This salvation will not be easy for Zacchaeus. Think of what’s going to happen when Zacchaeus does what he says he’s going to do – give away half his possessions and, perhaps most importantly, paying out reparations to those he has swindled. He’ll disrupt the whole process. That’s actually the point of reparations – to disrupt the injustice. His actions will alert the authorities that want the status quo. He’ll be rejected, if not persecuted, by them. His whole life will change. And, personally, I Jesus I think had been looking for someone like this – someone within the system who would reject the system…someone who benefits from injustice to stand up and say, “No more. It ends with me.”
The prophet Habakkuk raises the same kind of incredible proposition…that in the midst of turmoil and injustice, God is working. The terrible things that we see around us are not forever, they have a finitude – they are coming to an end. Habakkuk also makes another claim – evil is real, it is unexplainable with logic and it seeps into everything around us, maybe even us. But there is a hope that is found in living faithfully, in trusting in a vision that you cannot yet see, in finding hope in our dependence on God’s power and wisdom. There is hope in knowing that God finds us in our suffering and enables us to move beyond it. And that hope, the prophet says, ought to be written so large that you could read it even if you were running past as fast as you could run…it isn’t, but it ought to be.
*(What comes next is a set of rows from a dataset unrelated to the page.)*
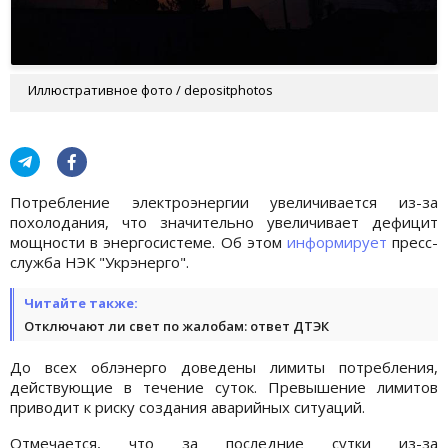
Иллюстративное фото / depositphotos
Потребление электроэнергии увеличивается из-за
похолодания, что значительно увеличивает дефицит
мощности в энергосистеме. Об этом
информирует
пресс-
служба НЭК "Укрэнерго".
Читайте также:
Отключают ли свет по жалобам: ответ ДТЭК
До всех облэнерго доведены лимиты потребления,
действующие в течение суток. Превышение лимитов
приводит к риску создания аварийных ситуаций.
Отмечается, что за последние сутки из-за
While it might be tempting to think of ourselves as just characters in a play whose plot is already established, I’m eager to report to us all that it’s far more complex than that. This is a relationship of ultimate proportions, this dance between humanity and divinity, one that cannot be so easily defined as “fate.” We, too, are bound up in systems like we see in these stories from scripture, systems of our own making, though we didn’t make them…systems that we benefit from, though we may not have intention or effort to do so…systems that encourage us to place our dependence on something other than the Love and Grace of God. It may, at times, feel like we’re lost in those systems, unable to even see them, much less escape them. But the Human One has come to seek out and to save the lost, perhaps by showing us that we’re not lost at all…we’re precisely where we’re supposed to be.
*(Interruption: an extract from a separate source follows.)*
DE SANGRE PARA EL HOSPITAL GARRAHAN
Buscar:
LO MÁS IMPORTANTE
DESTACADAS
What if we are here, right here in this place we call Fellowship Church, surrounded by this cloud of witnesses, these saints we remember today, supported by the past which has laid a foundation, a church that has bucked the trend on many issues, belonging to a denomination that has bucked the trend as well. And now we’re being invited by God to be a holy disruption in the systems around us today…welcoming people who the church has rejected, making claim on the human rights of people to seek asylum and refuge, to have healthcare, including a woman’s rights to the care of her own body, and education? What if we are being invited with our own lives and actions to change the narrative, to use our power, and, yes, even our money, as a worldly means to achieve God’s good ends, even when that means putting our own comfort and wealth at risk, thereby disrupting the evil systems that keep the people of God oppressed and disenfranchised?
What if whatever issues we face — whatever issues YOU face – are not as much problems as they are opportunities, a divine “coincidence” that gives us a chance to see a different way of being – written so large that it’s hard to believe we didn’t see it before.
What if it’s no coincidence that we are where we are…when we are. Maybe it’s a voice calling us all down out of our own tree, inviting us to salvation?